Another event back in face-to-face mode, the Scottish Combinatorics Conference took place this week at the University of Strathclyde in Glasgow, organised by David Bevan and other members of the combinatorics group. Glasgow is a bus ride from St Andrews, so we get there for free, courtesy of the Scottish government. The bus might give you a slightly distorted idea about the relative proportions of Scotland: the journey takes 2 hours and 50 minutes, of which 2 hours is spent crossing the Kingdom of Fife.
It is a 2-day meeting; each day had a number of invited speakers and a smaller number of PhD student presentations. The highlight on the first day was a talk by Ciaran McCreesh from Edinburgh, with the intriguing title “Is your combinatorial search algorithm telling you the truth?” The answer is “Not always” in the case of some of the major programs in this area; he found some gave wrong answers with a frequency of about 1 in 10000, worryingly high. What to do about this? Two traditional answers are to use provably correct software (impossible at present for programs of this size and complexity) or extensive software testing (which has been done in this case without success – you only find the bugs you are looking for). He proposed a third approach. As the program finds solutions or shows they don’t exist, it also provides a proof of this result, which can be fed to a checker along with the output. He spent some time on the satisfiability problem for formulae in disjunctive normal form, where such proof tools include unit propogation and resolution. For more general cases he proposes using integer variables with the values 0 and 1 only in place of Boolean variables, and replacing Boolean expressions by linear constraints, when cutting plane methods can be used. It is important that the methods used should be simple to check, so that issues of correctness of the checking program don’t arise. He claims that this method should be independent even of dodgy operating systems and random hardware errors.
(Subsequently João Araújo sent me a link to slides of a talk by Curtis Bright, who has been thinking along similar lines.)
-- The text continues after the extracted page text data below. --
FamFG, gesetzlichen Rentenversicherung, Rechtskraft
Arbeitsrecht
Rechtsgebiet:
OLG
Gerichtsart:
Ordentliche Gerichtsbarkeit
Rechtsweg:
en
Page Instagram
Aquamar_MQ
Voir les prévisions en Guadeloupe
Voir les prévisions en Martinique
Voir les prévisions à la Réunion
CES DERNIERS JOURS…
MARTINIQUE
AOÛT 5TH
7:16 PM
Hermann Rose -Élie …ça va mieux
A similar theorem, in a more specific situation, was picked up by Ruth Hoffmann in a talk about speeding up algorithms for hard problems between subgraph isomorphism and largest common subgraph. Her technique was to take a suitable homomorphic image of the graphs in question, augmented with some numerical data, so that the problem is easier to solve in the images and solutions there give information about solutions in the preimages. The goal is to have an add-on which is independent of the algorithm used to solve the problem, and so can potentially speed up any algorithm.
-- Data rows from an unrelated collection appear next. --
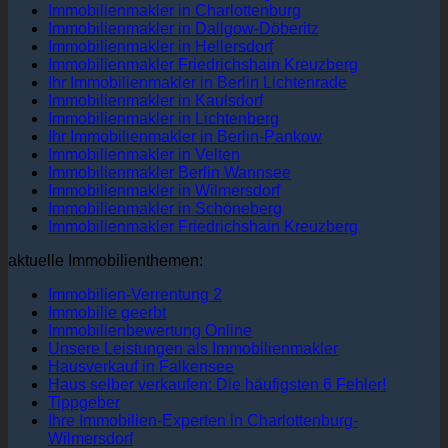
Immobilienmakler in Charlottenburg
Immobilienmakler in Dallgow-Döberitz
Immobilienmakler in Hellersdorf
Immobilienmakler Friedrichshain Kreuzberg
Ihr Immobilienmakler in Berlin Lichtenrade
Immobilienmakler in Kaulsdorf
Immobilienmakler in Lichtenberg
Ihr Immobilienmakler in Berlin-Pankow
Immobilienmakler in Velten
Immobilienmakler Berlin Wannsee
Immobilienmakler in Wilmersdorf
Immobilienmakler in Schöneberg
Immobilienmakler Friedrichshain Kreuzberg
aktuelle Immobilienthemen:
Immobilien-Verrentung 2
Immobilie geerbt
Immobilienbewertung Online
Unsere Leistungen als Immobilienmakler
Hausverkauf in Falkensee
Haus selber verkaufen: Die häufigsten 6 Fehler!
Tippgeber
Ihre Immobilien-Experten in Charlottenburg-
Wilmersdorf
Torsten Mütze told us two weeks ago about a construction of Hamiltonian cycles in the Kneser graphs. This time he left that to his student Namrata, and instead told us about a much more general technique. His Algorithm J works on any class of permutations which form a “zigzag language”, or indeed any class of objects which can be encoded as a zigzag language of permutations: this includes such varied objects as pattern-avoiding permutations, rectangulations, lattice congruences on the weak order, elimination trees, acyclic orientations, and more. HIs second algorithm P works on bitstrings, and again works on many related classes, but time didn’t permit a detailed description of this.
After dinner at the Italian Kitchen, we came back for another very interesting day. The talks of Bishal Deb and Natasha Blitvič, notionally on completely different things (Laguerre digraphs and combinatorial moment sequences), described the same 14(!)-variable generating function enumerating permutations with respect to 14 different “statistics” on permutations. Robert Brignall’s talk overlapped these, on well-quasi-ordered permutation classes. The expectation is that a well-quasi-ordered class (one containing no infinite antichain) will have a better-bahaved enumeration function, but actually the picture is a bit more complicated than that.
Jess Enright combined two of her interests (cops-and-robbers games, and treewidth of graphs) to consider cops-and-robbers on multilayer graphs. A multilayer graph is simply one whose edge set is the union of a collection of “layers”; she took the rule that cops are confined to a single layer but robbers can move anywhere. She showed us many examples, the message being that virtually any plausible conjecture is false. (Some time ago, we had a “Discrete Mathematics and Big Data” day at St Andrews, where Simon Dobson talked about modelling London as a multilayer network: you can walk, or take the Tube. He was using real data from Oyster cards on the Tube.)
A model of random graphs where you add an edge at a time is by now “classical”, having been introduced by Erdős and Rényi in the 1950s. Dan Threlfall gave us a similar take on random permutations, where you instead compose with one inversion at a time, and computing thresholds for properties such as pattern containment.